*PROBLEM DESCRIPTION*
Whenever a line below holds the word "above", copy that line.
━━━ RECORDS SUPPLIED ━━━
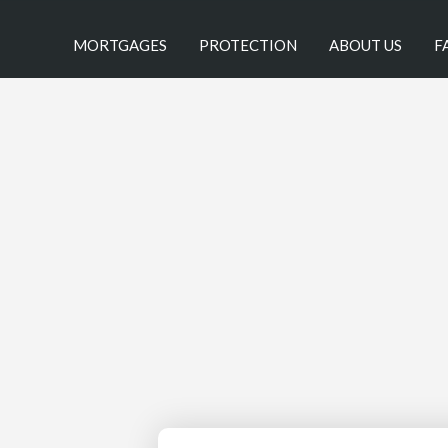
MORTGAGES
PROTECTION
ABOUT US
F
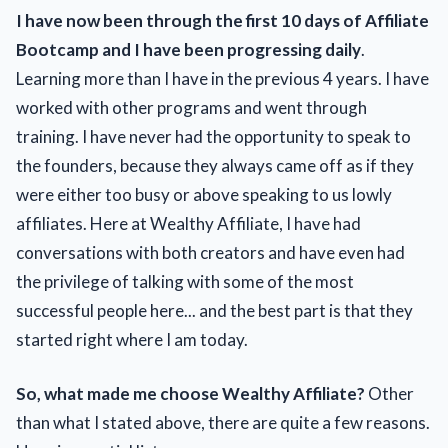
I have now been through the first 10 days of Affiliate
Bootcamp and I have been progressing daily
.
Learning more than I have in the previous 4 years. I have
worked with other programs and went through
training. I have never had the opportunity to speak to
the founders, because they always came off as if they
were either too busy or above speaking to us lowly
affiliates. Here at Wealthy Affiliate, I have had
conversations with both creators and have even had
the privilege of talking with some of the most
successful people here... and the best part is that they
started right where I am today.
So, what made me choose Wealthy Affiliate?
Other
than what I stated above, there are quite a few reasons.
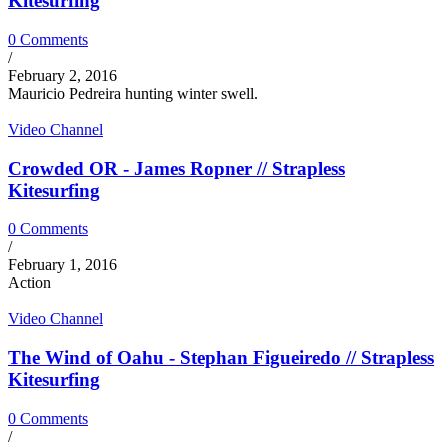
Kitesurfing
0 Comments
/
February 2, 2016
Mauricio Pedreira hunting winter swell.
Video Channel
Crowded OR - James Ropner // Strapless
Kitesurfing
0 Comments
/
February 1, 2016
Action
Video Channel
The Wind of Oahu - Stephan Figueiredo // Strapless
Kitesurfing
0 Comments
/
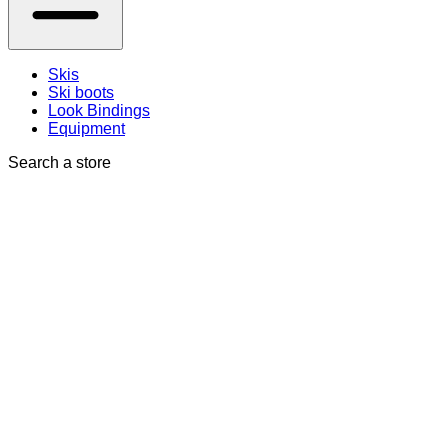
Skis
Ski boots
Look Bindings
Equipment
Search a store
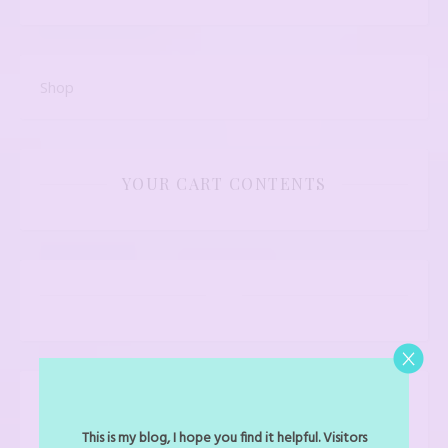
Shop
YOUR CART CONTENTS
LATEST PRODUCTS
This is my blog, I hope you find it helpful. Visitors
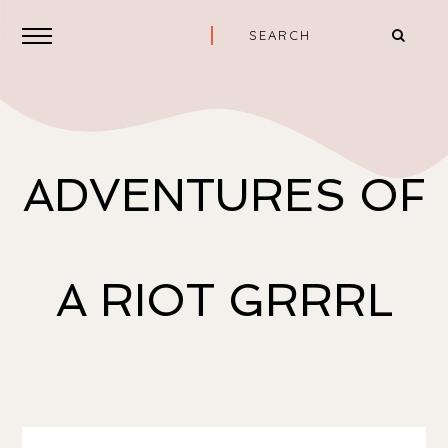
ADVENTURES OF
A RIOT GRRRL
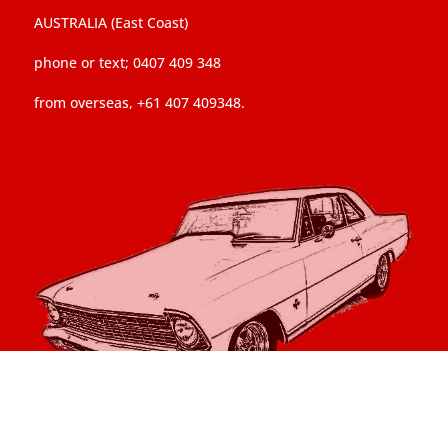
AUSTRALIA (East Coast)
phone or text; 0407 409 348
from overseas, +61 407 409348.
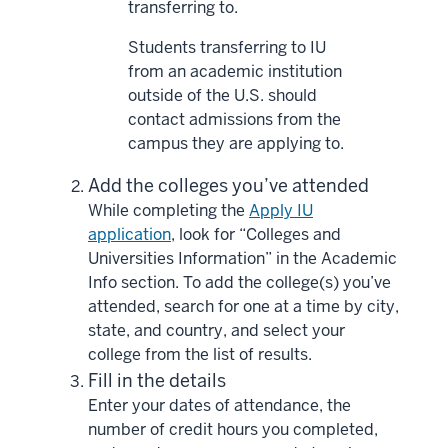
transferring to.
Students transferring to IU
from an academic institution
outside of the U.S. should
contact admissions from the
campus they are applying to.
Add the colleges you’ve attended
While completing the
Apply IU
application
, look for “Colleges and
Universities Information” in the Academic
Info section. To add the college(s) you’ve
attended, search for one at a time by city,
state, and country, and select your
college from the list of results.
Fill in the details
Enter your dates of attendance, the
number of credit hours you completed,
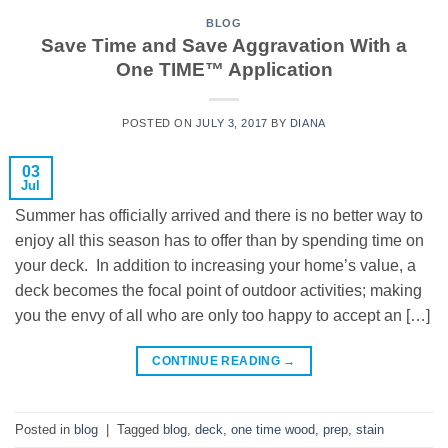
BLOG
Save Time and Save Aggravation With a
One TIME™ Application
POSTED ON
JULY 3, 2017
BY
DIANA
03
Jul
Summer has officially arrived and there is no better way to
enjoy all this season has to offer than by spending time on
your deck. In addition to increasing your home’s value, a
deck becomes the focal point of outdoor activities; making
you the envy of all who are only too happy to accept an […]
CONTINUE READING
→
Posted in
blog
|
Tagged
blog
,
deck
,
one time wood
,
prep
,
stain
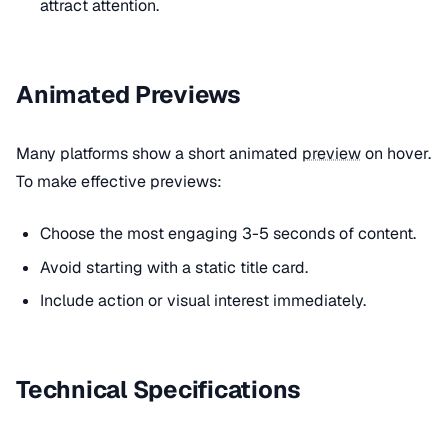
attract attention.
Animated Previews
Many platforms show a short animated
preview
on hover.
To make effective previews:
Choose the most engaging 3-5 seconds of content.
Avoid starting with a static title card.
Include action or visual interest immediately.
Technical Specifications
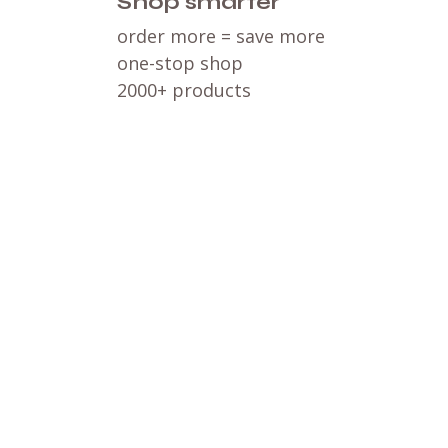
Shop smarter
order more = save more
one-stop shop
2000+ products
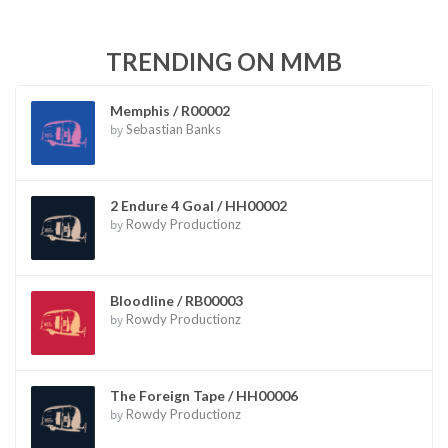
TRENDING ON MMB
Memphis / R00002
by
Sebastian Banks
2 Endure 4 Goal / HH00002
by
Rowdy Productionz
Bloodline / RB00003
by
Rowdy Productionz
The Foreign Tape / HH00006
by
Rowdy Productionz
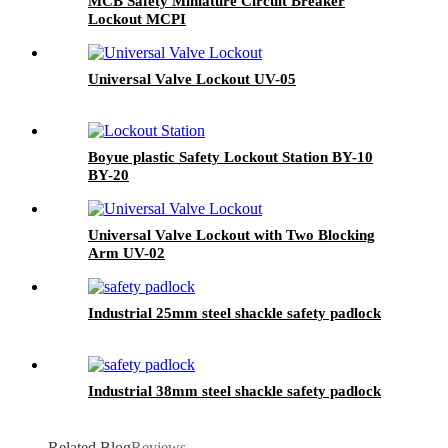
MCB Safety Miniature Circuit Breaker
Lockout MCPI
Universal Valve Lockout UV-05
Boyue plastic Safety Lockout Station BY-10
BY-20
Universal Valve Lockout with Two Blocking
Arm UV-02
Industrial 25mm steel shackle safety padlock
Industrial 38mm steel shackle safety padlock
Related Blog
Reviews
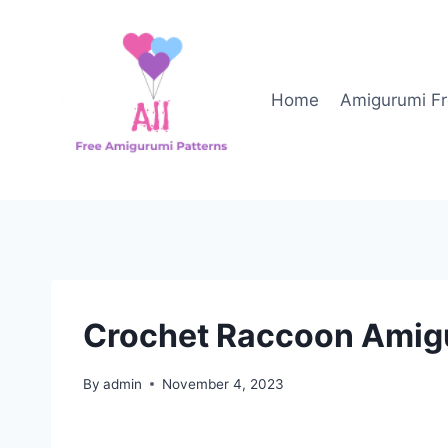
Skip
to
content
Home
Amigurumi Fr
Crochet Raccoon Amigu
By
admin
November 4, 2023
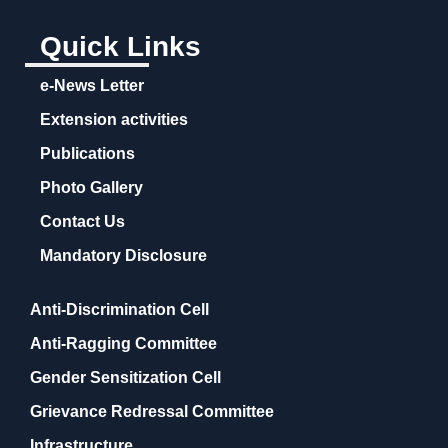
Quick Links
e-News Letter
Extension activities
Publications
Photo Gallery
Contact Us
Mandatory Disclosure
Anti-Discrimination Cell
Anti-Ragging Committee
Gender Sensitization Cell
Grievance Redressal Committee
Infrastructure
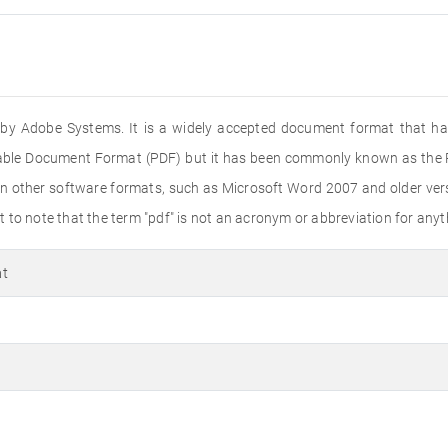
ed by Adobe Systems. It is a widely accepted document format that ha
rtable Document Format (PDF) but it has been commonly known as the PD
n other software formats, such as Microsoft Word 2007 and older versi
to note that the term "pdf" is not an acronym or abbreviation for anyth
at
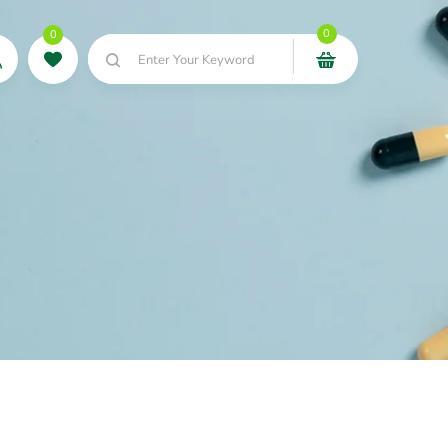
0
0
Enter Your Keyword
━━━
━━━ RECORDS SUPPLIED ━━━
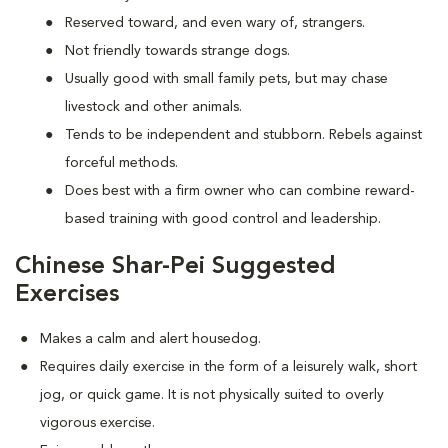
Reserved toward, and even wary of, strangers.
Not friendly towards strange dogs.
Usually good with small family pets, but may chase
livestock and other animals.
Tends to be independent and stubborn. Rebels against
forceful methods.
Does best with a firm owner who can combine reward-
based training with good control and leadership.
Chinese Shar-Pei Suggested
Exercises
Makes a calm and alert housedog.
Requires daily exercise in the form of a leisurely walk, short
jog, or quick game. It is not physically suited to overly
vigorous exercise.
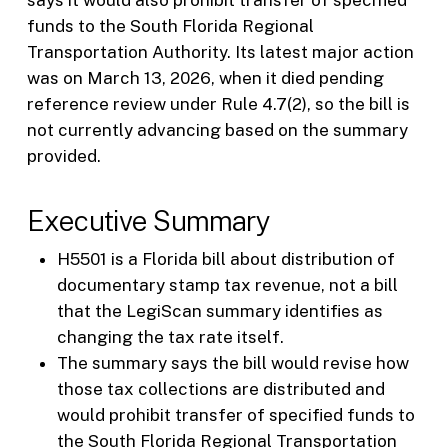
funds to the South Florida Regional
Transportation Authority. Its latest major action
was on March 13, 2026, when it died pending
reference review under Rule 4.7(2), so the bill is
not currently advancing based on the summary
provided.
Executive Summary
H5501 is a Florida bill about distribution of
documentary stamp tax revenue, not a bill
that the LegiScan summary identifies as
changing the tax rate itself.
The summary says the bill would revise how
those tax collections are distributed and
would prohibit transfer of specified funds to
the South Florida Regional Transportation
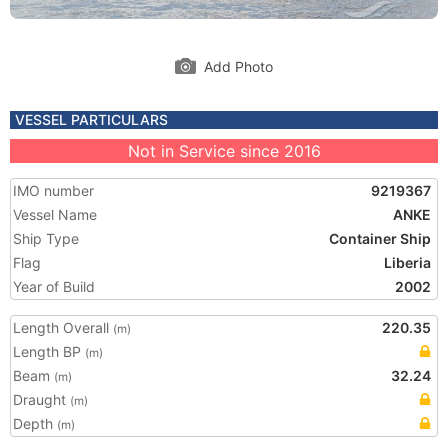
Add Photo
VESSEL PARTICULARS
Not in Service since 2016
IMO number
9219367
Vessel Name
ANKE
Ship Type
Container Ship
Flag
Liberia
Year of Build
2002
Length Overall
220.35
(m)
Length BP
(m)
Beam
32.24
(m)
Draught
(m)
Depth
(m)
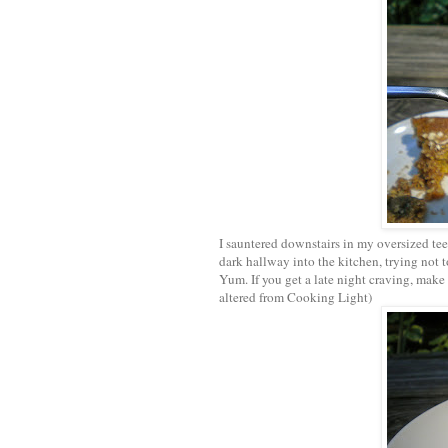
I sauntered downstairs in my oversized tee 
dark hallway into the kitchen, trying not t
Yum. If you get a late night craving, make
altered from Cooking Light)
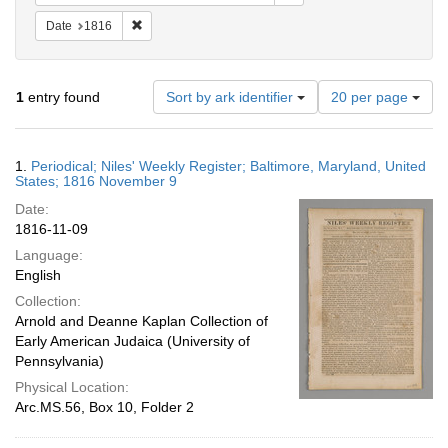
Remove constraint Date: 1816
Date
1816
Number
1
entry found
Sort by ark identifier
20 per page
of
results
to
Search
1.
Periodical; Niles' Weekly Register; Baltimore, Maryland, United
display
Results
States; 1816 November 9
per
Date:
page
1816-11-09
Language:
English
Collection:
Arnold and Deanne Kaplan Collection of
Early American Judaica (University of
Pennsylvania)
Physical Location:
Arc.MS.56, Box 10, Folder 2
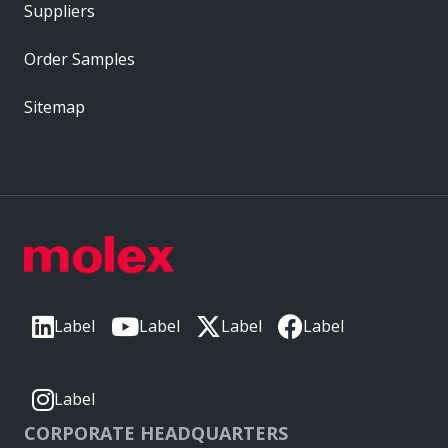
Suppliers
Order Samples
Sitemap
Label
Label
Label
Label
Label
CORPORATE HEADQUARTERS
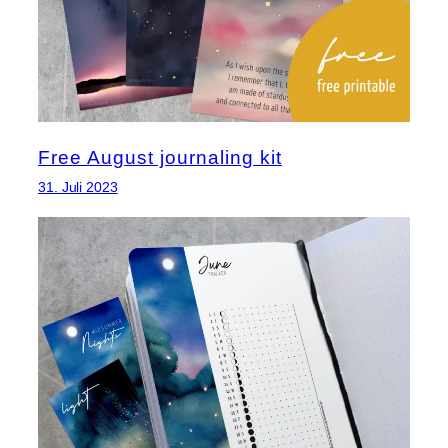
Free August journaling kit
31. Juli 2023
━━━
*COMPLETED TASK*
were either too busy or above speaking to us lowly
than what I stated above, there are quite a few reasons.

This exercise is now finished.